Fourth, what is an appropriate standard of care during this period of rapid change? For example, if cffDNA is used as the primary screening test, should pretesting ultrasound be recommended to assure a viable singleton pregnancy without an obvious malformation or cystic hygroma? Additional studies about cffDNA testing are constantly emerging and altering the criteria or contexts in which offering the testing may be appropriate. Initially, cffDNA testing was only validated for trisomy 21. Testing is now also validated for trisomies 18 and 13, with one company offering to report in certain circumstances and another disclosing fetal gender. Limited data on twin pregnancies have been reported and additional data will take time, although one company is already offering testing for twin pregnancies. More data are needed to determine the sensitivity to detect clinically relevant mosaicism. cffDNA testing has only been validated in high-risk populations or those undergoing invasive testing, although studies in low-risk populations are under way. Even among high-risk populations, questions remain about whether testing should be offered only following positive serum and/or ultrasound findings or as the primary screening test.

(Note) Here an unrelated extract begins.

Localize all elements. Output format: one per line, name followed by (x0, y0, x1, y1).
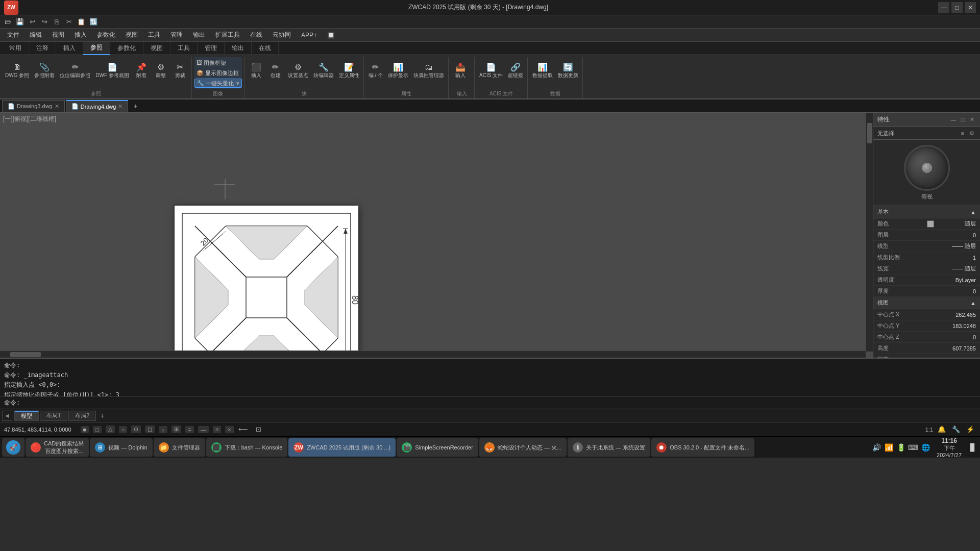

Finally, who, if anyone, should be the gatekeeper of cffDNA testing? Should it only be available through services that include genetic counseling? Although this would help to ensure adequate informed consent and return of results, it could strain limited genetic counseling resources, especially if testing expands to include other conditions. Alternatively, providers of obstetrical care may order the test without referring the patient for pre- or post-test counseling. In this case, we need to advocate for the availability of adequate information before the decision to have the test so that it is not perceived as one of several routine or recommended prenatal tests rather than being optional and deserving of careful consideration. Similarly, post-test counseling with accurate interpretation and delivery of results, including test limitations in the context of a couple’s personal and family history, will be necessary.

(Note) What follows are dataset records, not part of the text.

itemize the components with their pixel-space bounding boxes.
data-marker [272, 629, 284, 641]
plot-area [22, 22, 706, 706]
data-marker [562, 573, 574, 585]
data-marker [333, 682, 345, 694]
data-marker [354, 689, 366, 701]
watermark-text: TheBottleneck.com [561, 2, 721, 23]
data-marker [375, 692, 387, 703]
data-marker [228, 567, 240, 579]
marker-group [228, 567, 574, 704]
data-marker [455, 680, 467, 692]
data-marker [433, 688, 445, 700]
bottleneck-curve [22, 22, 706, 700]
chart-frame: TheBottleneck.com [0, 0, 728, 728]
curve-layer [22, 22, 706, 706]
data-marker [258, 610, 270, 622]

The availability of cffDNA testing has the potential to radically alter prenatal screening practice and significantly improve screening for pregnant women. Commercial opportunity has resulted in substantial investment in developing these methods and bringing them to market. One consequence is that extemporaneous factors such as market and consumer forces are driving the utilization and adoption of cffDNA testing. Such factors could, in turn, determine standard of care rather than evidence based on clinical research.5 Some providers speculate that other developments, such as prenatal microarrays, may become the more desired options because they currently provide far more information than cffDNA testing. However, cffDNA testing has already been used to detect single-gene disorders and microdeletions, and, most recently, to sequence the entire fetal genome. It may eventually meet standards for diagnostic testing. Determining appropriate standards for laboratory and clinical care and ensuring equitable access are critical. There is also an urgent need for professional guidelines and education and for further research to guide the clinical translation of this rapidly evolving technology. We believe this is the time for professional organizations, research funding agencies, and the academic community to address some of the questions raised in implementing this technology.

Disclosure

M.T.M. was chair of the three-person independent Scientific Oversight Committee for the clinical validation study of Sequenom’s cell-free DNA test by Palomaki et al.2 The Scientific Oversight Committee was completely independent from the company. M.T.M. declares no financial or other conflict of interest as a result of this role, which ended with the completion of sample collection. J.M. declares no conflict of interest.